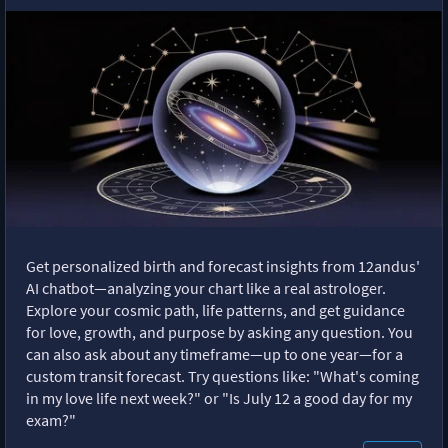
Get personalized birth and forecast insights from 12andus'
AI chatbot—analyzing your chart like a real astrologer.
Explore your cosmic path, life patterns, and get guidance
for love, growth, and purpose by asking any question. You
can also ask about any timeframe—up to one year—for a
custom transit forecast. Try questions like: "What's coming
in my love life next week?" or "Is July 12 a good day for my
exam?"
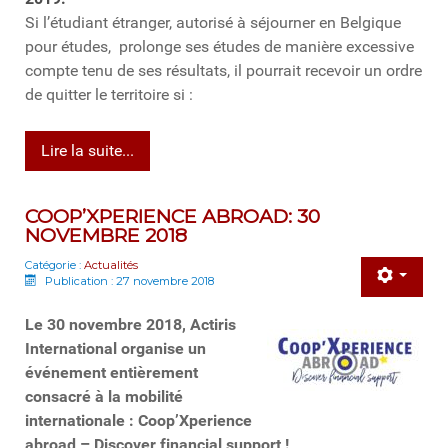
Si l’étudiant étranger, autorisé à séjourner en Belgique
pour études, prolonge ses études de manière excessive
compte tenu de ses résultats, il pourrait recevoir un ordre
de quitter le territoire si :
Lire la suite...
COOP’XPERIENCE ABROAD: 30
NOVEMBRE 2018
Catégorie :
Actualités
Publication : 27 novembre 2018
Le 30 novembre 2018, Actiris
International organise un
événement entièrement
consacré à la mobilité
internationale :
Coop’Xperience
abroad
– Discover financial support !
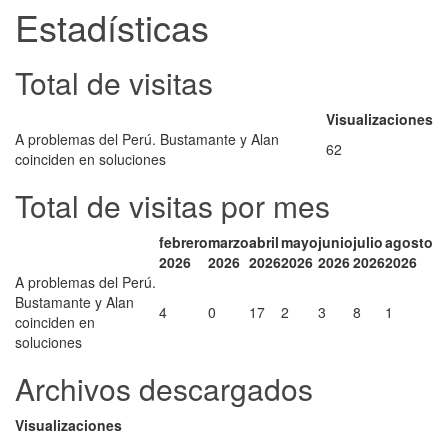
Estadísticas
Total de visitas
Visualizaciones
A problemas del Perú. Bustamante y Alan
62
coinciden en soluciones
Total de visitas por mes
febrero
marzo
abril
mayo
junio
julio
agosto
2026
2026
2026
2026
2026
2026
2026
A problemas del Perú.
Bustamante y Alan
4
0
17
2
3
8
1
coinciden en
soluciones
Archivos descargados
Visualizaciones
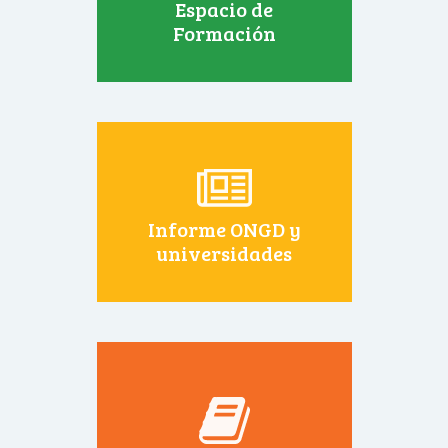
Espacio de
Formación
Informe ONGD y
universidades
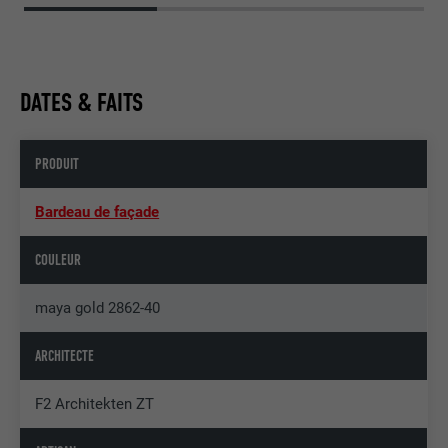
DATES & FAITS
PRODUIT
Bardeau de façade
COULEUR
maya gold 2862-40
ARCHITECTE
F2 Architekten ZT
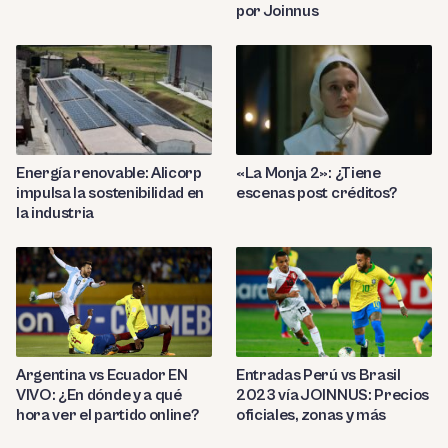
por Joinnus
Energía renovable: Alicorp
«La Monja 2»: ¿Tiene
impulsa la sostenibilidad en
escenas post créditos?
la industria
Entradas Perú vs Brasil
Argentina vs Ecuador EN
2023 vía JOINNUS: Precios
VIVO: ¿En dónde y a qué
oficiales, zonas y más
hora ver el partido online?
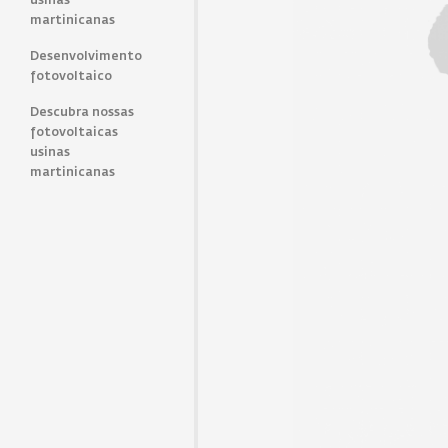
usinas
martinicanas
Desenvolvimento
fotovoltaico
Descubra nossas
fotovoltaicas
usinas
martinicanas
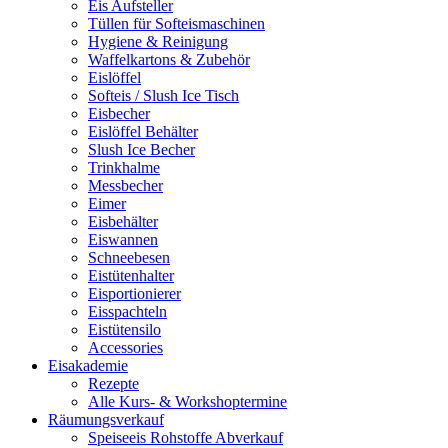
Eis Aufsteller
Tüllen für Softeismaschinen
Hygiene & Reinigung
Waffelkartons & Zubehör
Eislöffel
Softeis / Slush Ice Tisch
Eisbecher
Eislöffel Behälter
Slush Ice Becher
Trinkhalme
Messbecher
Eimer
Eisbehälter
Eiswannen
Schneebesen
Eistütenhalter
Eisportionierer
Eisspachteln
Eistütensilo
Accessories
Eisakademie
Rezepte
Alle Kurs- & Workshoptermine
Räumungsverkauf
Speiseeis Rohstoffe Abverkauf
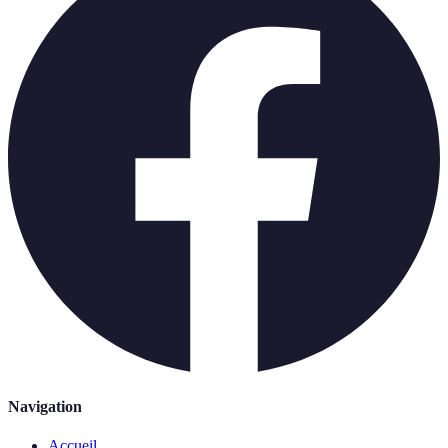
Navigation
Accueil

● TO DO
Scan the entries above for the word "forecast", then copy every line in which it occurs.

● EXERCISE RESPONSE
Get personalized birth and forecast insights from 12andus'
custom transit forecast. Try questions like: "What's coming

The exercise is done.